Beyond land-based air defenses, interceptor drones are increasingly used by both sides to attack enemy drones.
“Russian military forces use the Tendra Spit as a stronghold for observation and conducting operations in the northern part of the Black Sea,” the Ukrainian Militarnyi media outlet noted on Wednesday. “In particular, the invaders deploy relay stations there to extend the flight range of reconnaissance and strike drones.”
While the TB-2’s use for strike missions in this area points to a safer block of airspace to operate in, it is surely not without major-risk. The advantage of the TB-2 is that if it is shot down no crew is lost. No combat search and rescue effort is needed. And a precious manned tactical aircraft is not stricken from the Ukrainian Air Force’s roster. In other words, the TB-2s can be risked where manned platforms cannot. This is especially important as the TB-2s, like manned tactical aircraft, can dynamically attack moving targets of opportunity, something most standoff weapons cannot.

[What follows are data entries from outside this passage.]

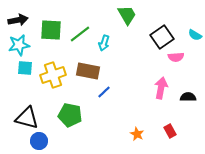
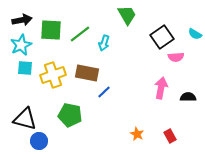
black arrow: moved 4 px right
cyan semicircle: moved 1 px up
cyan star: moved 2 px right; rotated 15 degrees counterclockwise
brown rectangle: moved 1 px left, 2 px down
black triangle: moved 2 px left, 1 px down
red rectangle: moved 5 px down
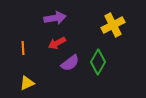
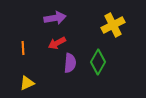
purple semicircle: rotated 48 degrees counterclockwise
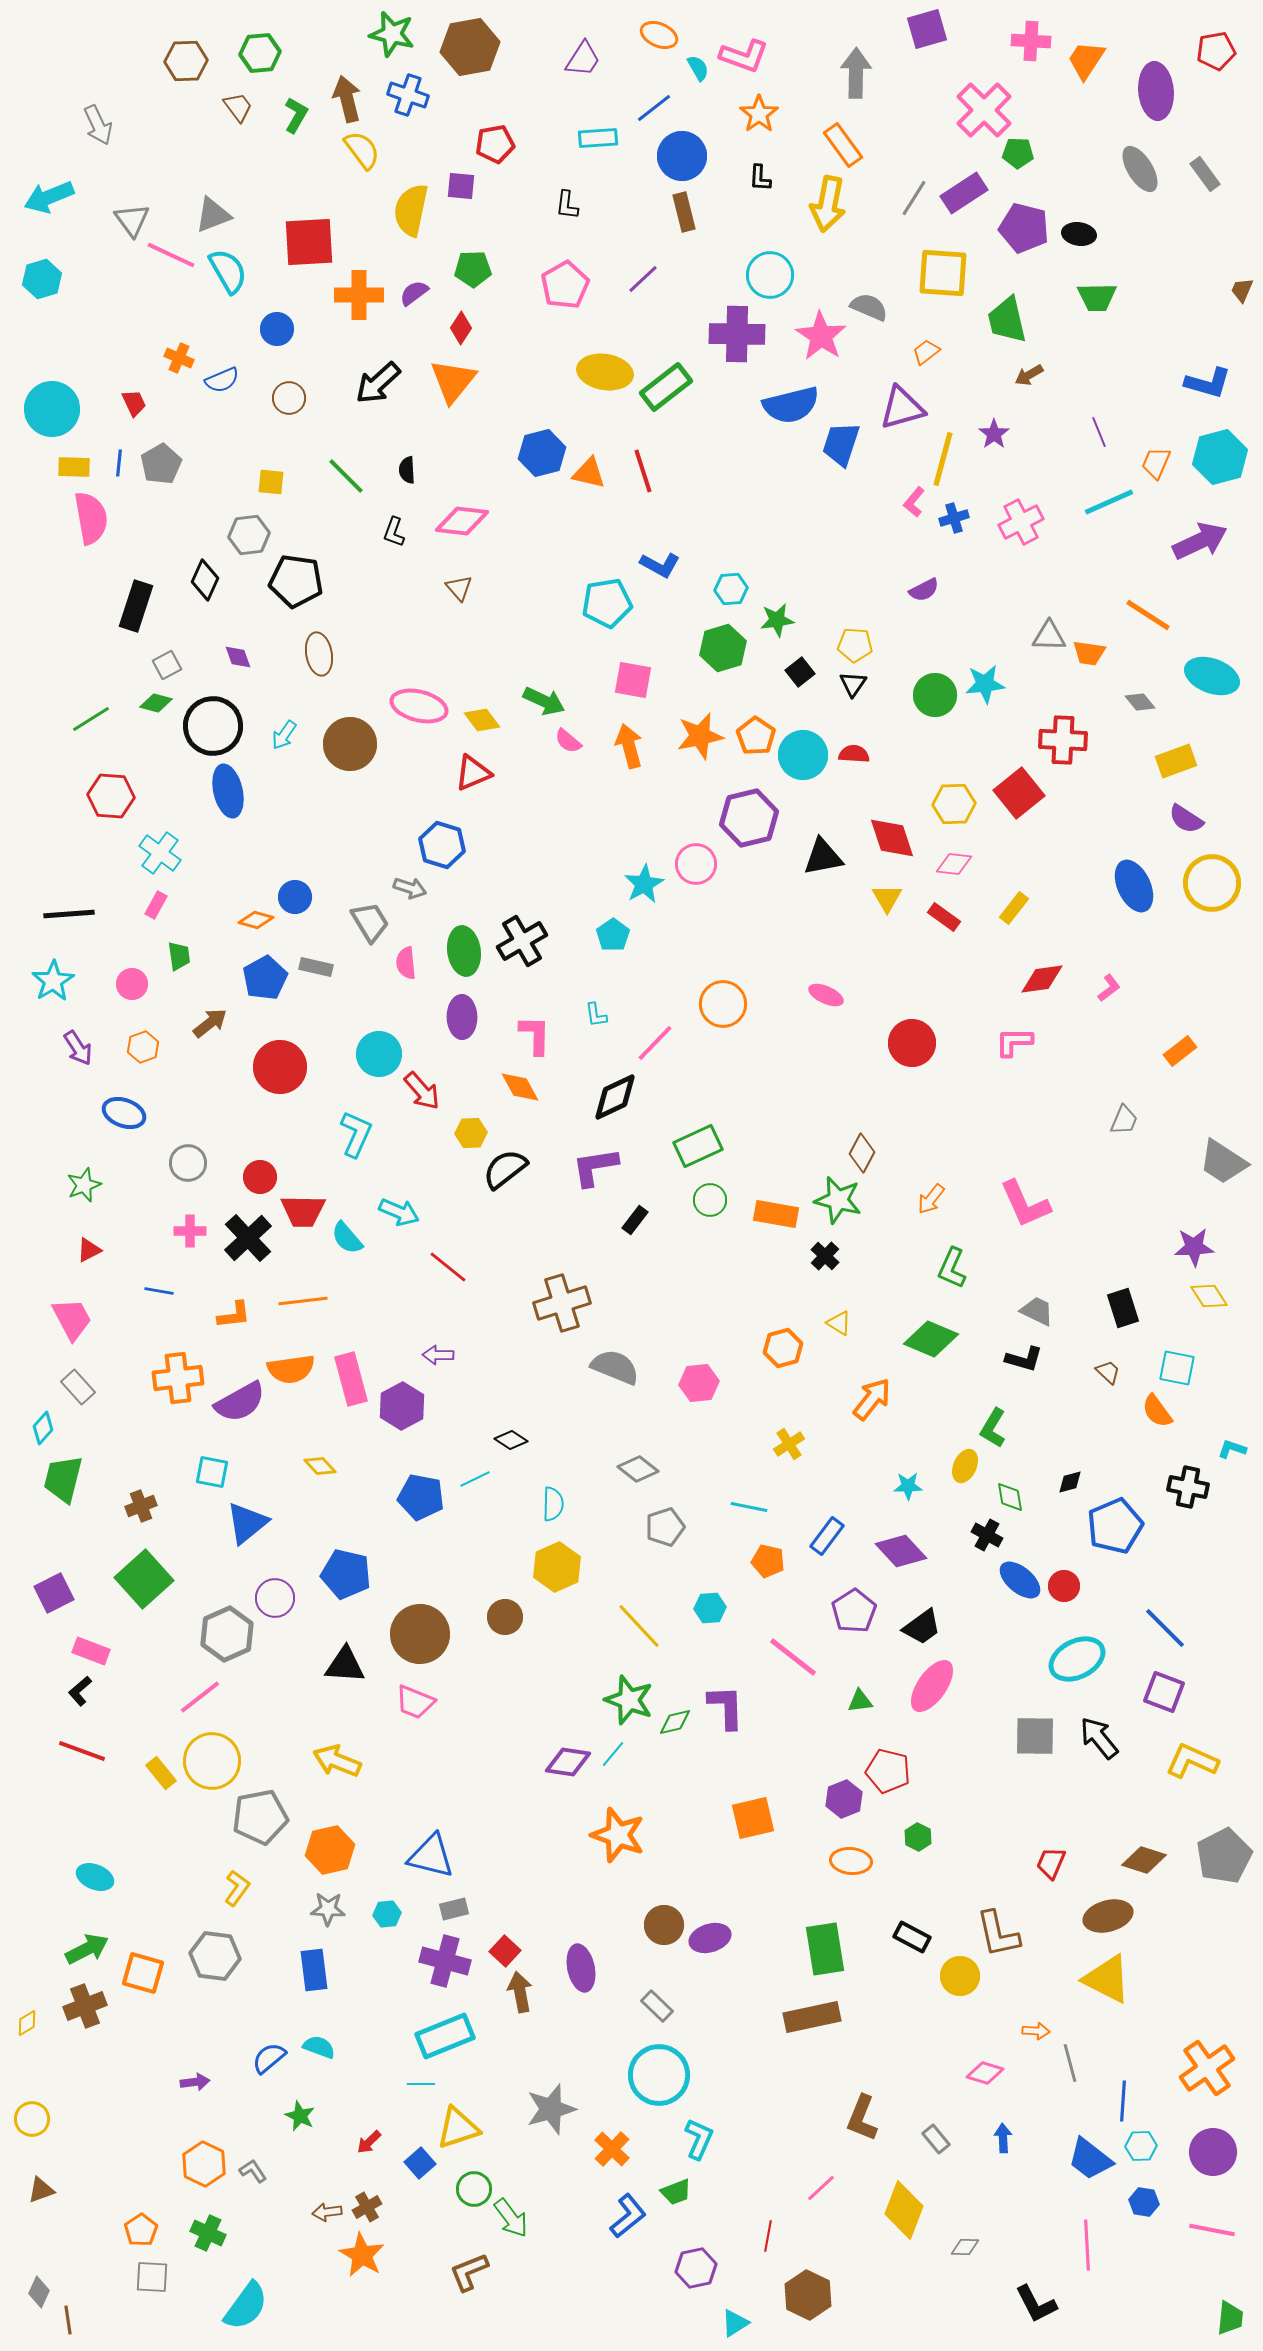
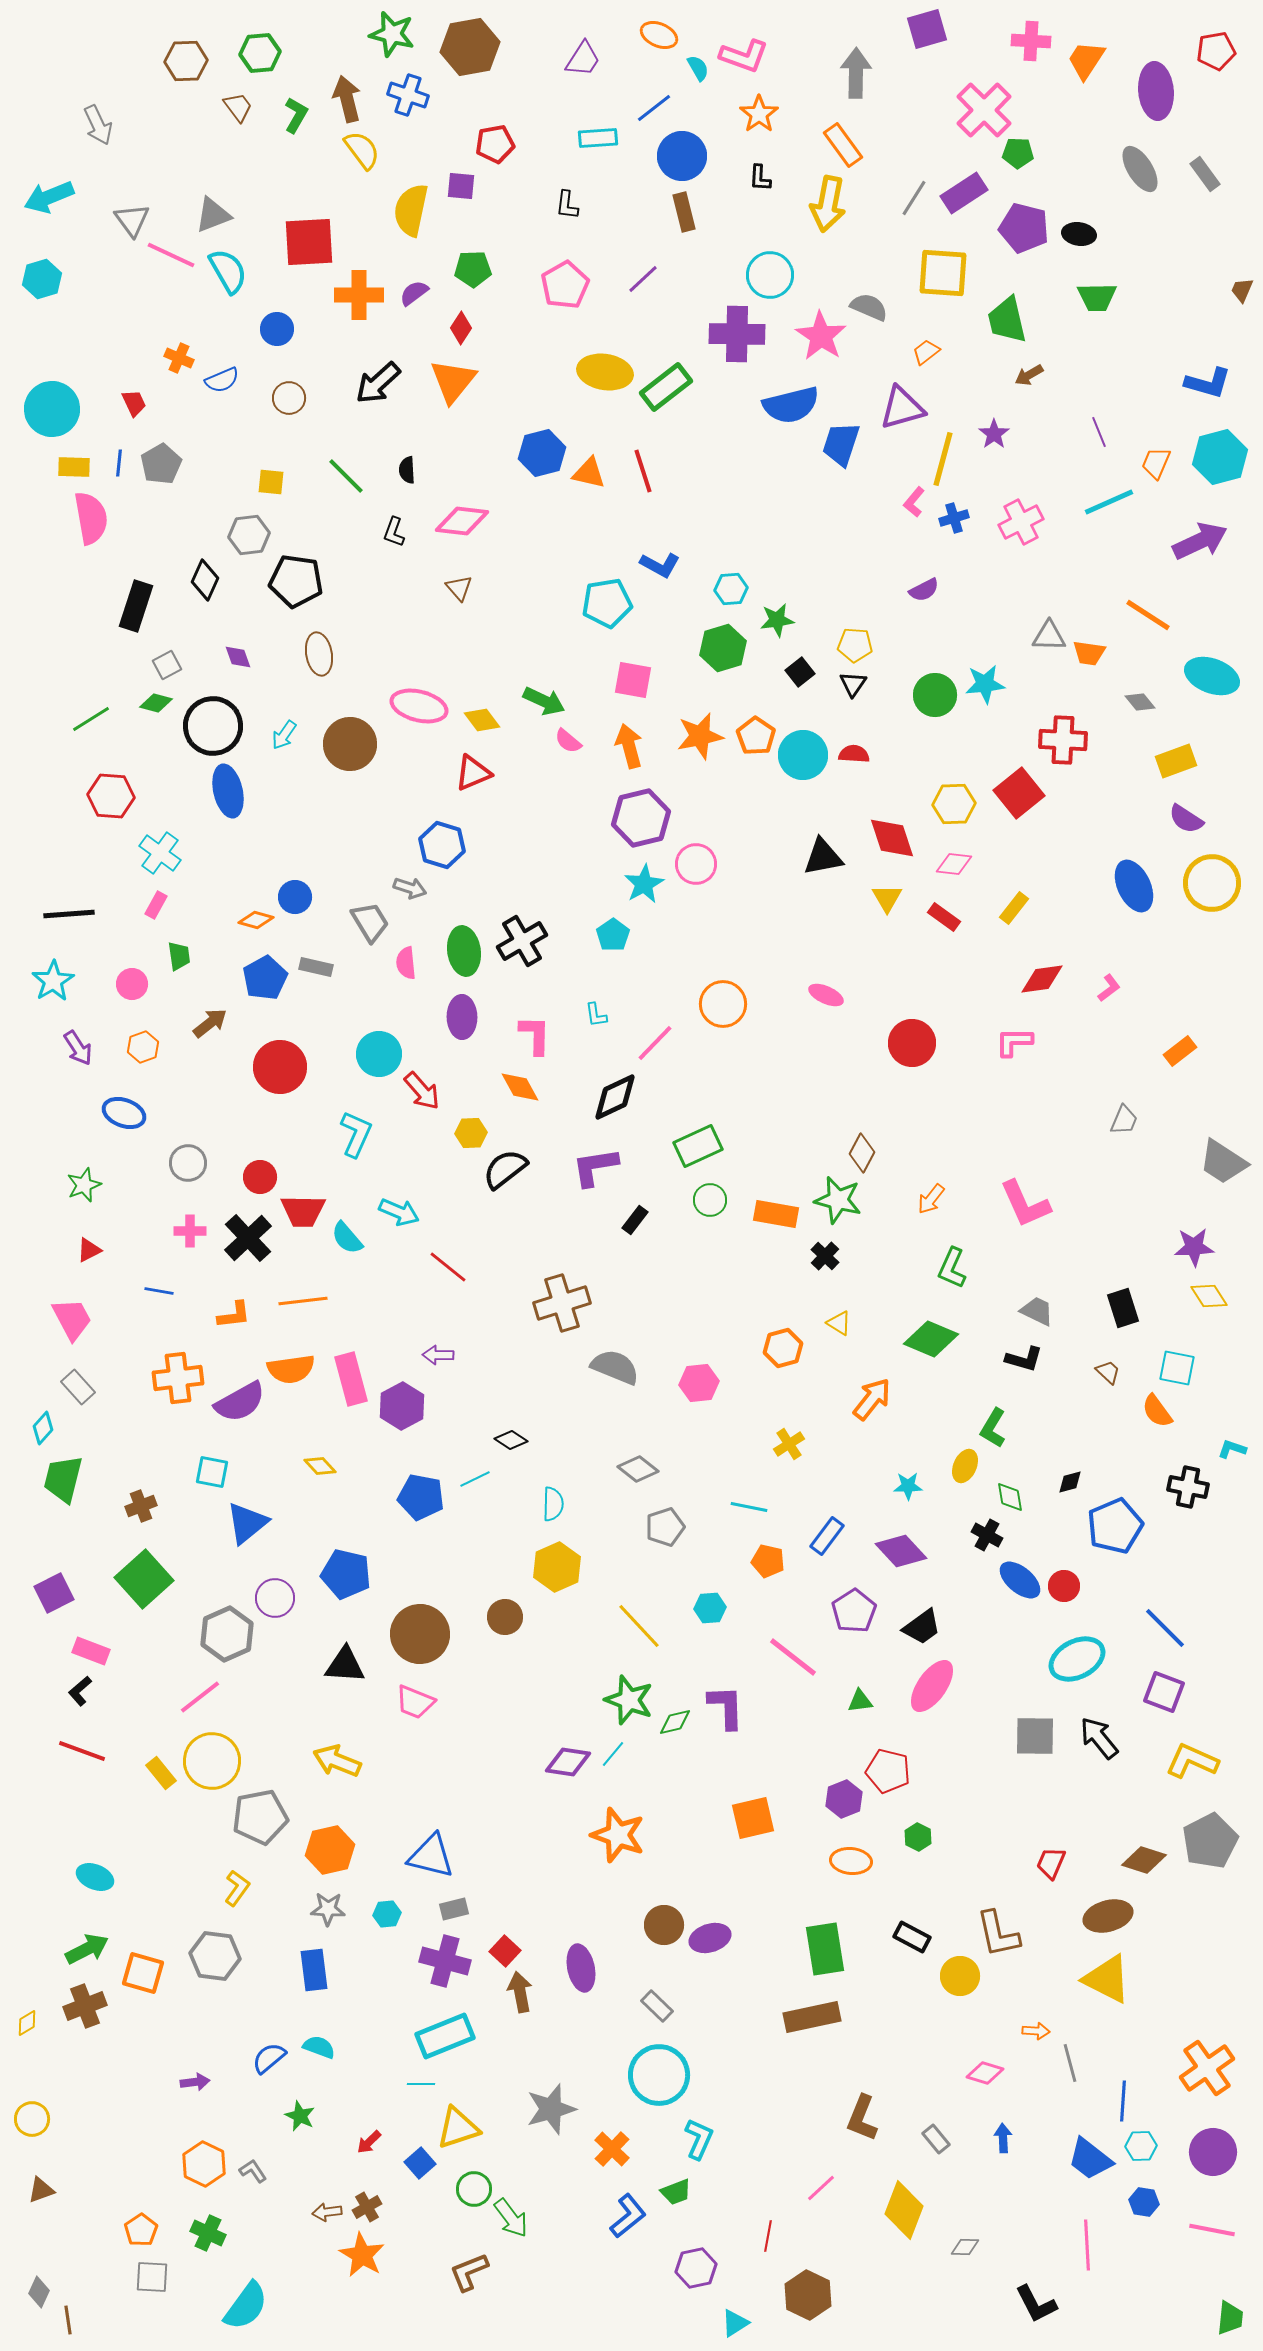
purple hexagon at (749, 818): moved 108 px left
gray pentagon at (1224, 1856): moved 14 px left, 15 px up
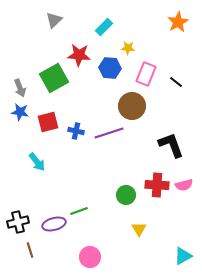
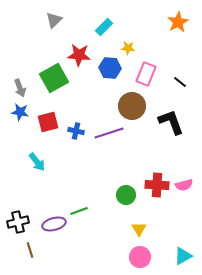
black line: moved 4 px right
black L-shape: moved 23 px up
pink circle: moved 50 px right
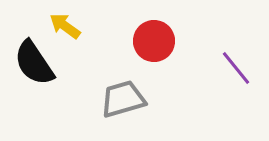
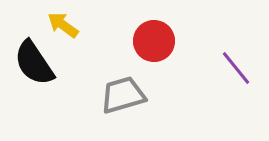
yellow arrow: moved 2 px left, 1 px up
gray trapezoid: moved 4 px up
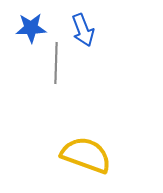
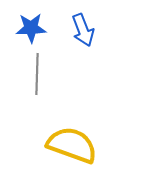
gray line: moved 19 px left, 11 px down
yellow semicircle: moved 14 px left, 10 px up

Another factor for the use of TB-2s for a wide variety of missions, including risky ones, is that they are now being produced in Ukraine. Of note is that Russia recently attacked the facility near Kyiv where these are being made. This was the fourth strike in six months at a factory where tens of millions of dollars had been invested.
A few uses of the Bayraktar as a strike weapon don’t mean that these drones are now going to be a regular feature of Ukraine’s aerial strike force. However, these attacks show Ukraine’s ability to quickly adapt to battlefield conditions and take advantage of seams and openings created in Russian air defenses. It also puts into question the exact state of Russia’s vaunted air defense overlay that extends into Ukrainian-help territory. After years of being battered, significant cracks could be showing.